Why a ZooKeeper Cluster?
Apache ZooKeeper is a free open source solution for managing a cluster of similar computer nodes. It manages both availabiity and configuration of enabled cloud applications. Although it has many uses (it was originally a sub-project of the Apache Hadoop framework for distributed computing), the use case of interest herein is solely to manage a cluster of Solr Search nodes.
Although later versions of Solr come bundled with a ZooKeeper instance, that is primarily for testing and experimenting with SolrCloud on a single node. For a reliable production implementation, including load balancing and fail-over, it is recommened that an external (not bundled) version of ZooKeeper be installed.
Managing multiple Solr Search nodes with ZooKeeper means that the configurations are consistent (ZooKeeper maintains configuration files), and insures that one or more nodes (depending on the configuration) can experience failures, while the rest of the nodes continue to function.
Solr + ZooKeeper Nodes
For reliability, a minimum of three (3) nodes are required. That configuration allows any one node to become unavailabile, while the other two continue to function. It is typically recommended to implement an odd number of nodes for redundancy, given that a functional ZooKeeper cluster requires more than 50% of the configured nodes to be operational. So, for example:
- 2 nodes can sustain zero failures
- 3 nodes can sustain one failure
- 4 nodes can sustain one failure
- 5 nodes can sustain two failures
- 6 nodes can sustain two failures
- 7 nodes can sustain three failures
... etc ...
For maximum reliability, every Solr Search node should have one ZooKeeper node. For the example configuration provided herein, it is assuming three (3) Solr Search nodes have been installed, with the following IP addresses:
10.0.2.125 <= Solr + ZooKeeper Node 1
10.0.2.126 <= Solr + ZooKeeper Node 2
10.0.2.127 <= Solr + ZooKeeper Node 3
This should be adjusted for your network node IP addresses. It is also assumed that each node is running on a separate computer, each with a Solr Search installation and a ZooKeeper installation. While it is possible to install more than one Solr node on a single computer, that type of configuration is not explicitly covered here.

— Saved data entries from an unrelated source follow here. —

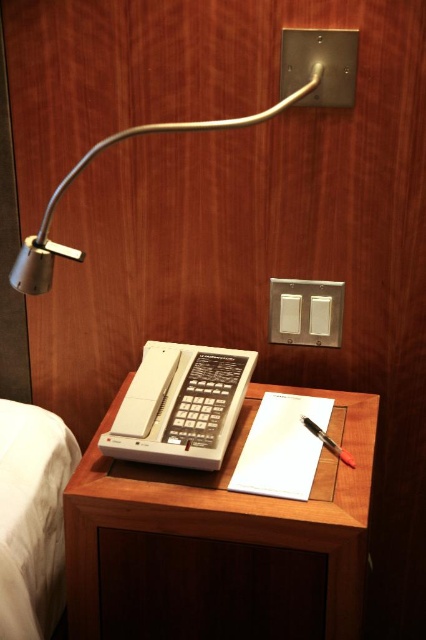 You are a guest in a hotel room and want to turn on the light. You see the white fabric bed at lower left and the satin silver lamp at upper center. Which object should you interact with to illuminate the room?

The satin silver lamp at upper center should be interacted with to illuminate the room, as it is a lamp designed to provide light.

You are trying to place a small decorative item on the wooden table at center and the black plastic pen at center. Which surface can accommodate the item if it needs to be placed higher up?

The wooden table at center has a greater height compared to the black plastic pen at center, so the item should be placed on the wooden table at center to achieve a higher position.

You are trying to reach the satin silver lamp at upper center to adjust its light. However, the white plastic phone at center is blocking your access. Based on the scene, can you determine if you can move the phone to the left to make space?

The white plastic phone at center is positioned on the right side of the satin silver lamp at upper center. Moving the phone to the left would place it closer to the lamp, which might not provide enough space. Consider moving it further away from the lamp instead. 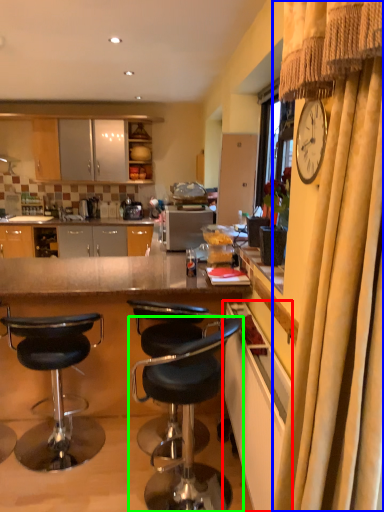 Question: Which object is the farthest from cabinetry (highlighted by a red box)? Choose among these: curtain (highlighted by a blue box) or chair (highlighted by a green box).

Choices:
 (A) curtain
 (B) chair

Answer: (A) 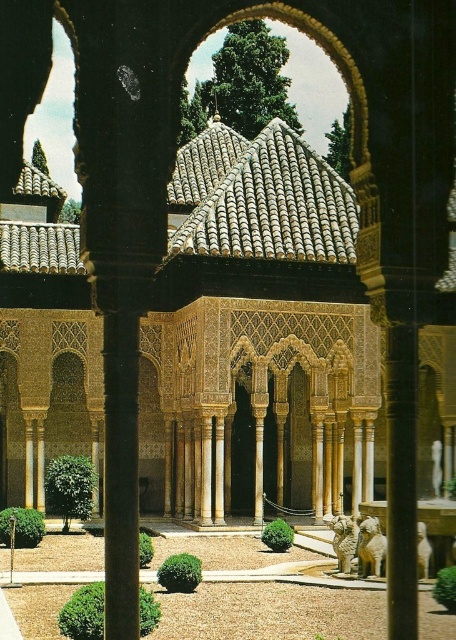 Question: Is brown textured gravel at center bigger than white marble column at center?

Choices:
 (A) yes
 (B) no

Answer: (A)

Question: Among these points, which one is farthest from the camera?

Choices:
 (A) (0, 550)
 (B) (207, 460)

Answer: (B)

Question: Which point appears closest to the camera in this image?

Choices:
 (A) (295, 593)
 (B) (201, 429)

Answer: (A)

Question: Can you confirm if brown textured gravel at center is positioned below white marble column at center?

Choices:
 (A) yes
 (B) no

Answer: (A)

Question: Observing the image, what is the correct spatial positioning of brown textured gravel at center in reference to white marble column at center?

Choices:
 (A) below
 (B) above

Answer: (A) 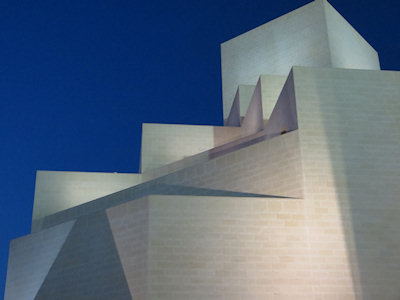 Identify the location of corner. The image size is (400, 300). pos(327,40). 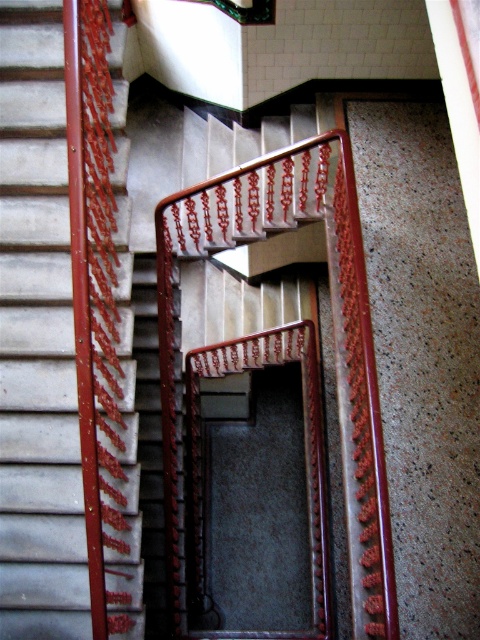 Question: Is metallic red handrail at left above polished wood handrail at center?

Choices:
 (A) yes
 (B) no

Answer: (A)

Question: Can you confirm if metallic red handrail at left is positioned above polished wood handrail at center?

Choices:
 (A) yes
 (B) no

Answer: (A)

Question: Which object is closer to the camera taking this photo?

Choices:
 (A) polished wood handrail at center
 (B) metallic red handrail at left

Answer: (B)

Question: Which object is farther from the camera taking this photo?

Choices:
 (A) metallic red handrail at left
 (B) polished wood handrail at center

Answer: (B)

Question: Among these objects, which one is nearest to the camera?

Choices:
 (A) metallic red handrail at left
 (B) polished wood handrail at center

Answer: (A)

Question: Can you confirm if metallic red handrail at left is positioned to the right of polished wood handrail at center?

Choices:
 (A) yes
 (B) no

Answer: (B) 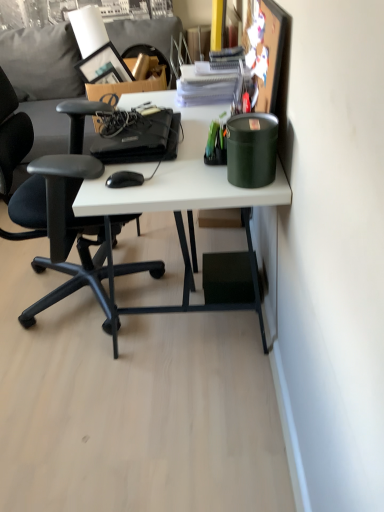 At what (x,y) coordinates should I click in order to perform the action: click on free space between black plastic mouse at center and green matte canister at upper right. Please return your answer as a coordinate pair (x, y). The height and width of the screenshot is (512, 384). Looking at the image, I should click on 187,179. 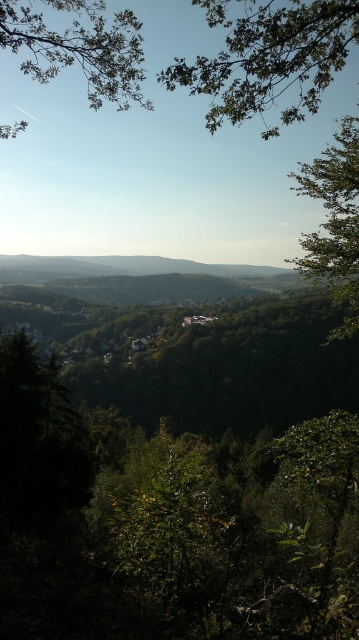 You are an artist sketching the landscape and want to ensure accuracy. Which object, the green leafy branch at upper center or the green leafy tree at upper left, is narrower in width?

The green leafy branch at upper center is narrower in width than the green leafy tree at upper left.

You are standing at the top of the hill and looking down at the landscape. You see a green leafy tree at upper left and a green leafy tree at right. Which tree is higher up in the scene?

The green leafy tree at upper left is higher up in the scene because it is located above the green leafy tree at right.

You are standing at the bottom of the hill and looking up. Which object, the green leafy tree at upper left or the green leafy hillside at center, is higher from your current position?

The green leafy tree at upper left is higher from your current position because it is located above the green leafy hillside at center.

While the rest of this document covers installing and configuring ZooKeeper in a three (3) node Solr Search cluster, please follow these instructions for installing Solr Search on each node before continuing:
Install ZooKeeper 3.8 (repeat on each Solr Search node)
1. Download the Latest Stable Apache Zookeeper binary (currently apache-zookeeper-3.8.3-bin.tar.gz)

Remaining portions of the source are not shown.